Online Altruism Lab

Introduction

Cellular automata (CA) are computational models in which individuals occupy discrete sites on a grid (or lattice) and interact only with their local neighbors according to simple, rule-based dynamics. Each site can represent a cell, organism, or strategy (e.g., cooperator or defector). Despite their simplicity, cellular automata can generate complex, emergent patterns of behavior.

CA provide a powerful way to study an other kind of structured populations. While "Matrix Games" examines populations that are separated into groups, here it is the direct neighborhood of the agents. Each cell (agent) has eight neighbors and interacts only with these neighbors. The rewards are according to the used payoff matrix, just like in the Matrix Games model.

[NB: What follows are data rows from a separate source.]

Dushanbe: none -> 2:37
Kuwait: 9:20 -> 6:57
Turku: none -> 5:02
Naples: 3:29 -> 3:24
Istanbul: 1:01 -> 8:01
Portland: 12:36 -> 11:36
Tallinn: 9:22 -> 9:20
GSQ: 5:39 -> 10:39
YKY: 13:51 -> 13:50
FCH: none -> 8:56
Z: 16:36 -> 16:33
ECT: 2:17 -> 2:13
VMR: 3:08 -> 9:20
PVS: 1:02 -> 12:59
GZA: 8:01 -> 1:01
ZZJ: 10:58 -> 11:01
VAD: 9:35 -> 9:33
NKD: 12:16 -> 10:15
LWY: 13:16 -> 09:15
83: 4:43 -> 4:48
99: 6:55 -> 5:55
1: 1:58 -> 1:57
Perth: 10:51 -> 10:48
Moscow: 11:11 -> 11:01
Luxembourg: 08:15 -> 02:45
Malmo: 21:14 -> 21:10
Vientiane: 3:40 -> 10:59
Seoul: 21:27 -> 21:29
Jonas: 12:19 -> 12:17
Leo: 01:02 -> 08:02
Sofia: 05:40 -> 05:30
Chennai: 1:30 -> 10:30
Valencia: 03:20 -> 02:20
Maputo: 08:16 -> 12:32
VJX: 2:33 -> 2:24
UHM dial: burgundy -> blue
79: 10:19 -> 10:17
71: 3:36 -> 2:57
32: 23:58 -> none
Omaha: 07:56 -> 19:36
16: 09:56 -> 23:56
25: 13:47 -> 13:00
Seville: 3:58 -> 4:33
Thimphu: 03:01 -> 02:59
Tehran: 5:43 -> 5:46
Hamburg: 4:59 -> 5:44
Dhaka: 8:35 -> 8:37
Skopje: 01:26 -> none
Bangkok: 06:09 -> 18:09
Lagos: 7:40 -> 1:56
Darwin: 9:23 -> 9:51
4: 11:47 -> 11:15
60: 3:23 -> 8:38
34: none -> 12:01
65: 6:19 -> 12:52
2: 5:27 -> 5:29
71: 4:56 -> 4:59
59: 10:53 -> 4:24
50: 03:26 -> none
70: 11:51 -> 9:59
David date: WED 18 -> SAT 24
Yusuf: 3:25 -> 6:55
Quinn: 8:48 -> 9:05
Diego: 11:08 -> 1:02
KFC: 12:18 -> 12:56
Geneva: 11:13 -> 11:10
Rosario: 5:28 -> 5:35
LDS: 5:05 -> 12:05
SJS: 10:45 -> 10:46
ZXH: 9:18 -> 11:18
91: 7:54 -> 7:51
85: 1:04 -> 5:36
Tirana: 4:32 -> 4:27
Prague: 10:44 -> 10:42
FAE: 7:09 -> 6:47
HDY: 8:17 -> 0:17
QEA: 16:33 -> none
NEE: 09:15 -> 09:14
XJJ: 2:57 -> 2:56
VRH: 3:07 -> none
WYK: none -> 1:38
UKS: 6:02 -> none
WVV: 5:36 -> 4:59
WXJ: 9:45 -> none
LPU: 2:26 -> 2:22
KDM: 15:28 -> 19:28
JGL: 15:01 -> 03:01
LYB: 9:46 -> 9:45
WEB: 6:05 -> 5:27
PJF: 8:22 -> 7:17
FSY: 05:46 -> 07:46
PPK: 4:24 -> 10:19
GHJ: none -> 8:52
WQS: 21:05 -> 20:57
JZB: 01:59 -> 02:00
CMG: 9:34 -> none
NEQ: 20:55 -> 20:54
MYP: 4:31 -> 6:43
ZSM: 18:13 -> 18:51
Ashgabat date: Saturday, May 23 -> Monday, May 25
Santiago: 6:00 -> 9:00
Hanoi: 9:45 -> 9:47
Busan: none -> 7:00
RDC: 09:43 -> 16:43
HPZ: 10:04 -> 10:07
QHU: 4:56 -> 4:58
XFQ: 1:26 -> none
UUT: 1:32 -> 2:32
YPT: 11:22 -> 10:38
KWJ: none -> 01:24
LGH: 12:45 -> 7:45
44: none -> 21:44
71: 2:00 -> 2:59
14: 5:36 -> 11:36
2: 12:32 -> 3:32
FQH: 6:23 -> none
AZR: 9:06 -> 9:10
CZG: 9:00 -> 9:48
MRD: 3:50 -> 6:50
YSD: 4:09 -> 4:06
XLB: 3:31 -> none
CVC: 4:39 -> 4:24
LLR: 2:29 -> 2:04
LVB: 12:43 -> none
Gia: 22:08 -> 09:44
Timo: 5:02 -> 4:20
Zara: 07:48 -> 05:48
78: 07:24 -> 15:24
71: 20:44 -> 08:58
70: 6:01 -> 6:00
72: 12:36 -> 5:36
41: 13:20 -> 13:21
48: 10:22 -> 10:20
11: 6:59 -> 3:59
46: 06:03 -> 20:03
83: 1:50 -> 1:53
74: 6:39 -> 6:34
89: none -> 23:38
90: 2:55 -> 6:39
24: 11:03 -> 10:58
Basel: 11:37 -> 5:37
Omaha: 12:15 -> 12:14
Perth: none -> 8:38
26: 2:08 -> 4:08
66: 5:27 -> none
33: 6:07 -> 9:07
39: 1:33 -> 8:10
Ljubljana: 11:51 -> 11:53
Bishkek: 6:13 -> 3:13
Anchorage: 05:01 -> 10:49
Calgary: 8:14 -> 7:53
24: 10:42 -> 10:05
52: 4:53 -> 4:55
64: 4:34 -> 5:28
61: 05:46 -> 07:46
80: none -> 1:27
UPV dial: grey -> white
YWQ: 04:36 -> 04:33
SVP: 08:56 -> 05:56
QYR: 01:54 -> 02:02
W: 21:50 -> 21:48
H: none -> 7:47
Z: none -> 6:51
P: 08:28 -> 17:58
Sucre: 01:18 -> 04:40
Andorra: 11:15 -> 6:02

Nowak & May (1992) used such simple two-dimensional spacial arrays (e.g., the prisoner's dilemma on a chessboard) to demonstrate computationally how altruists can survive in clusters even when surrounded by egoists.

Payoff Matrix

This section applies to both Matrix Games and Cellular Automata, and is therefore included in both introductions.

Matrix or normal-form games are a mathematical framework for analyzing strategic interactions between individuals. In evolutionary biology, they are used to model how different behavioral strategies perform when competing in a population. A matrix game is defined by a payoff matrix, where the rows represent the strategies of the focal individual and the columns represent the strategies of its opponent. Each entry gives the payoff (e.g., fitness, reproductive success) to the focal individual for that interaction.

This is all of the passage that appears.